The new Fundamentals of Nursing 11th edition has incorporated a clinical judgment model for nursing students to apply in their practices with the goal of better preparing them to become expert clinicians. Clinical judgment is a conclusion about a patient's needs or health problems that leads to taking or avoiding action, using or modifying standard approaches, or creating new approaches. based on a patient's response to care. The process uses nursing knowledge, experience, environmental factors, and critical thinking standards to assess presenting situations, identify a prioritized patient concern, and generate the best possible evidence-based solutions to make the decisions needed to deliver safe patient care. The model demonstrates how clinical judgment evolves from the nurse's application of the nursing process and critical thinking.
Even though beginning nursing students are linear learners, the model will promote development of cognitive skills students need to become competent in their practices and improve their ability to make sound clinical judgments. To understand the nursing process, you need to understand how a nurse begins a patient encounter. An expert nurse assumes a patient's care by first reviewing factors in the medical record that are known. Example, an actual or tentative diagnosis, a list of medications prior to medical treatment, medical history. These factors trigger a nurse to consider existing knowledge about the diagnosis and its symptoms, the expected effects of the medications and treatments, and any experience, classroom or real, that adds to that knowledge.
Armed with such knowledge, the nurse approaches a patient and performs an assessment. What is known previously and what a nurse learns while conducting the assessment drives a myriad of questions and observations. all aimed at collecting as much information about the individual patient as possible. With each new piece of information, the nurse considers if more data is needed or refined. While assessing the patient's condition, the patient, the nurse applies critical thinking.
Knowledge about a patient's symptom, for example pain, directs the nurse to be thorough in understanding the source and nature of the symptom. Previous experience may help the nurse consider a unique way to assess the patient's pain, for example have the patient cough or turn onto side.
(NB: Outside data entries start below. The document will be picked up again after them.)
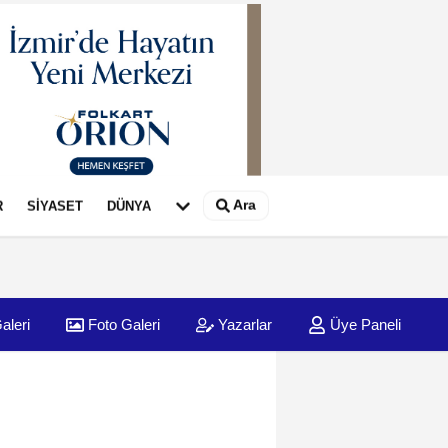
Ara
R
SİYASET
DÜNYA
aleri
Foto Galeri
Yazarlar
Üye Paneli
The nurse considers if conditions in the environment alter how the patient is repressed.
information, for example the comfort of the room. Critical thinking attitudes and standards ensure a thorough coverage of data needed. The nurse will analyze the data from assessment and name the problem.
In the form of a nursing diagnosis, a clinical judgment made by a registered nurse to describe a patient's response or vulnerability to health conditions that the nurse is licensed and competent to treat, for example, pain, lack of knowledge regarding surgery, or anxiety. The identification of nursing diagnosis alerts other nurses and healthcare professionals to the patient's nursing care problems, improving communication and consistency in care. Once nursing diagnoses are made, the nurse plans care by prioritizing the diagnoses and planning the interventions and care approaches.
Part of planning is also setting expected outcomes. for each nursing diagnosis. For example, if a diagnosis is fall risk, an expected and measurable outcome for the patient is, patient will not incur a fall during hospitalization. Here again, critical thinking is applied to the planning step with the nurse, for example, including any standards of care that are designed to prevent falls. After a plan of care is made, the nurse delivers interventions chosen to minimize or eliminate the patient's nursing diagnoses.
In the example of safety, the nurse works in collaboration with a nurse assistant to initiate universal fall precautions, explains to the patient the risks the patient has for falling, and reasons for the precautions. Family members are included to reinforce safety needs. The nurse continually applies critical thinking to individualize any interventions. For example, does a patient require a physical therapy referral for a cane to walk safely?
Clinical judgment requires thoughtful reflection about the selection and timing of interventions, frequency, and combinations of interventions most effective. A critical step in the nursing process is evaluation. The determination as to whether a nursing intervention was successful, did a patient's condition change, improve, or worsen.
When the nurse assesses, When the patient first assesses a patient initially, data collected provides a baseline of the patient's clinical condition. During evaluation, the nurse conducts similar assessment measures, for example, reviews fall risks, questions patient's knowledge. After comparing assessment data with evaluation findings, the nurse decides if interventions had an impact.
Evaluation determines if nursing diagnoses have resolved or if problems continue and require revision to the plan of care.